Un insulto es, muchas veces, un acto reflejo: una respuesta inmediata y sin voluntad; una exclamación que no busca ofender (que es la naturaleza real del insulto voluntario) sino expresar una molestia. O el asombro ante algo incómodo. Escupimos insultos, a veces, en lugar de decir "¡Ay!". Y, hasta ahí, el insulto es casi inofensivo, a veces no dirigido a una persona sino a una situación. Cuando insultamos de tal modo, así, a las vivas, antes de pensar, con el cuerpo y sin la razón, podemos actuar de inmediato si se vuelve ofensa, retractarnos, pedir una disculpa, decir "no era mi intención", y ya está. Asunto resuelto.

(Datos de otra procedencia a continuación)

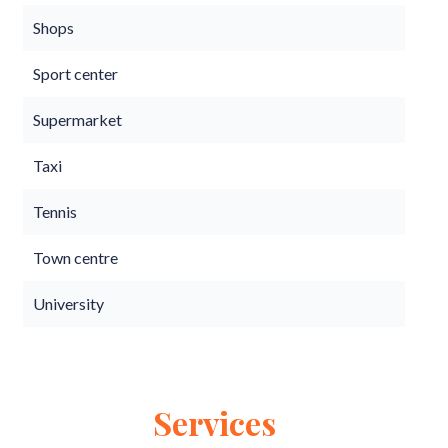
Shops
Sport center
Supermarket
Taxi
Tennis
Town centre
University
Services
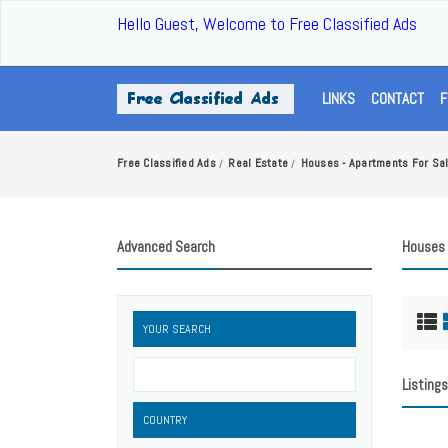
Hello Guest, Welcome to Free Classified Ads
LINKS
CONTACT
F
Free Classified Ads
Real Estate
Houses - Apartments For Sa
/
/
Advanced Search
Houses 
YOUR SEARCH
Listings
COUNTRY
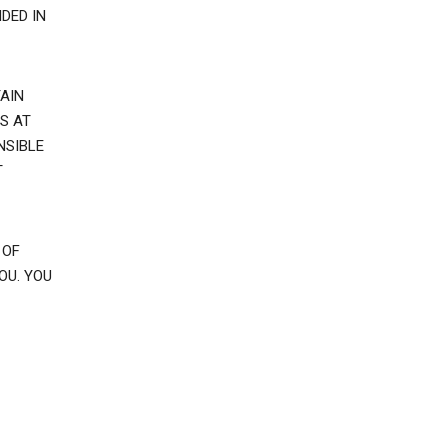
DED IN
AIN
S AT
NSIBLE
T
 OF
OU. YOU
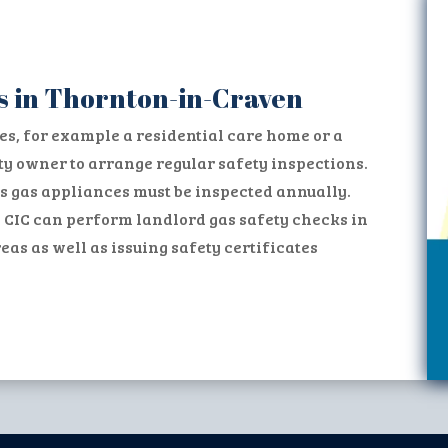
s in Thornton-in-Craven
es, for example a residential care home or a
erty owner to arrange regular safety inspections.
s gas appliances must be inspected annually.
 CIC can perform landlord gas safety checks in
s as well as issuing safety certificates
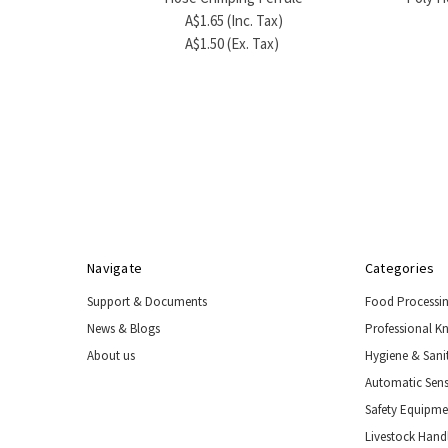
A$1.65 (Inc. Tax)
A$1.50 (Ex. Tax)
Navigate
Categories
Support & Documents
Food Processi
News & Blogs
Professional K
About us
Hygiene & Sani
Automatic Sens
Safety Equipm
Livestock Handl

Hay, sin embargo, insultos que son mucho más que una exclamación y que, ahora sí, lo que persiguen es la ofensa, el ataque al otro, el señalamiento de que hizo algo que nos molestó y que nos llevó a, más allá de discutirlo, pasar a la agresión verbal. Un insulto así llama a otro insulto similar. O más grande, más potente, más penetrante o agudo o incisivo o filoso o perturbador. Los insultos que ofenden buscan sacar a la persona insultada de su sitio o de sus casillas, es decir, anular su ser humano y convertirlo en ser insultado.
La fase siguiente del insulto es, según mis cálculos, la denigración. Y es que una cosa es recurrir a un insulto de cajón, genérico, como es el caso de "pendejo" (que en otros países de América Latina quiere decir "mocoso" o "niñito" y no es peyorativo), que lanzar algo tan cargado de peso semántico, social y cultural como "puto" o "pueblerino" o "indio".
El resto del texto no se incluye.